Meurtres.
La peur
des schizophrènes.
Par Didier Déniel
Ce mois-ci, un homicide a été commis à Brest sur
fond de schizophrénie. Une semaine plus tard, le décès d'un chauffeur de taxi
en région parisienne a ému la population. Nous avons voulu en savoir plus sur
les raisons qui poussent ces malades mentaux à passer à l'acte.

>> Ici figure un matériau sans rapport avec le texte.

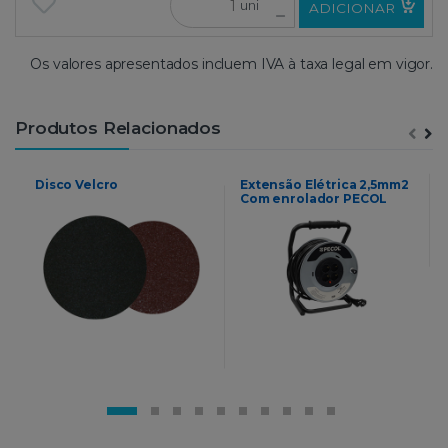
uni
ADICIONAR
Os valores apresentados incluem IVA à taxa legal em vigor.
Produtos Relacionados
Disco Velcro
Extensão Elétrica 2,5mm2
Com enrolador PECOL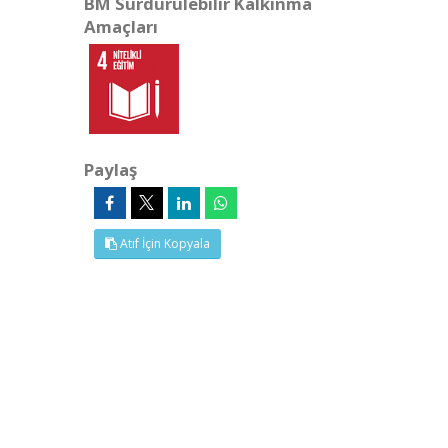
BM Sürdürülebilir Kalkınma
Amaçları
Paylaş
Atıf İçin Kopyala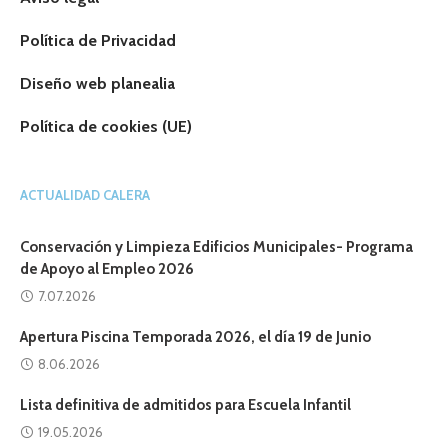
Política de Privacidad
Diseño web planealia
Política de cookies (UE)
ACTUALIDAD CALERA
Conservación y Limpieza Edificios Municipales- Programa
de Apoyo al Empleo 2026
7.07.2026
Apertura Piscina Temporada 2026, el día 19 de Junio
8.06.2026
Lista definitiva de admitidos para Escuela Infantil
19.05.2026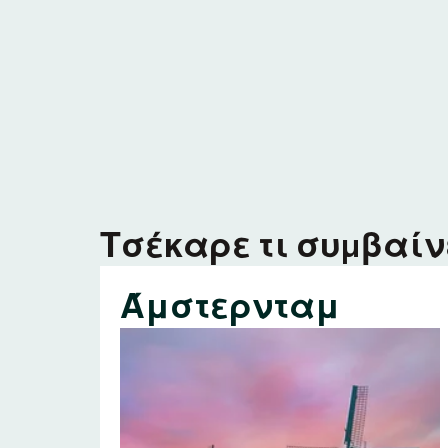
Τσέκαρε τι συμβαίνε
Άμστερνταμ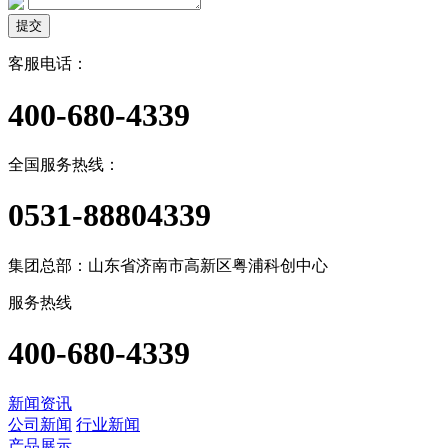
提交
客服电话：
400-680-4339
全国服务热线：
0531-88804339
集团总部：山东省济南市高新区粤浦科创中心
服务热线
400-680-4339
新闻资讯
公司新闻
行业新闻
产品展示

De nombreux cas de schizophrénie
évoqués dans nos colonnes.
Le 17
avril, à Brest, une mère de famille était tuée de 20 coups de couteau.
Le père,
grièvement blessé, ne devait son salut qu'à l'intervention d'un voisin. À
l'arrivée de la police, leur fils, Mathieu, âgé de 21 ans, était interpellé et
conduit aux urgences psychiatriques de l'hôpital de la Cavale Blanche. Le 25
avril, un chauffeur de taxi qui jouait
avec son fils a été poignardé par un individu à Clichy-la-Garenne.
Les deux
meurtriers présumés avaient été diagnostiqués schizophrènes.
Tout
comme cet homme qui, le 2 avril, à Paris, aurait poussé sur les rails du métro
un voyageur alors que le convoi arrivait en gare. Il est admis que les
schizophrènes sont potentiellement plus dangereux que les personnes ne
souffrant pas de pathologie psychiatrique. «C'est indéniable, explique le
professeur Michel Bénézech, spécialiste en
psychiatrie médicale et conseiller de la gendarmerie nationale dans les
enquêtes criminelles.
10% des
homicides sont commis par des personnes psychotiques, dont une grande majorité
de schizophrènes paranoïaques.
Le
risque de violence dans cette population est bien plus élevé. Violences contre
les autres mais aussi contre soi. Car on estime que 10% de ces personnes ont de
réelles tendances suicidaires».
De
jeunes hommes en majorité.
Selon
les spécialistes, plusieurs facteurs faciliteraient le passage à l'acte.
Généralement
ces meurtriers sont des hommes, âgés de 25 à 35 ans, chez qui la maladie est
installée depuis 10 à 12 ans. «Ils souffrent généralement de délires de
persécution mystiques et sexuels», poursuit Michel Bénézech,
qui a longtemps travaillé au sein de l'Unité des malades difficiles (UMD), à
Cadillac, près de Bordeaux.
La
consommation d'alcool, par son action désinhibante, peut également faciliter le
passage à l'acte. Ce n'était pas le cas de Mathieu, à Brest, qui était sobre et
qui aurait commis l'irréparable à 9h30 le matin. Le cannabis, lui aussi, est
montré du doigt par les professionnels de santé. Cette substance faciliterait
le passage à l'acte mais participerait aussi à l'installation de certains
troubles.
Selon
l'Inserm, l'Institut national de la santé et de la recherche médicale, «le
risque de présenter des symptômes schizophréniques est supérieur lorsque l'on a
consommé du cannabis au moment de l'adolescence. Comparés à des sujets n'ayant
jamais consommé de cannabis plus d'une ou deux fois, les sujets en ayant
consommé au moins trois fois à l'âge de 15 ans ou 18 ans ont un risque quatre
fois supérieur de présenter des symptômes schizophréniques à l'âge de 26 ans».
Des
signes annonciateurs.
À Brest,
certaines personnes proches des enquêtes mettent aussi en avant le phénomène
d'imitation. Mathieu et ses parents auraient évoqué un parricide commis quelques jours
plus tôt par Mikaël Brenterc'h, un
jeune comédien qui, sous l'empire de l'alcool, aurait tué son père quelques
jours auparavant. Mathieu, très perturbé, aurait suivi le chemin meurtrier
ouvert par Mikaël, chez qui aucun trouble psychiatrique n'a été diagnostiqué.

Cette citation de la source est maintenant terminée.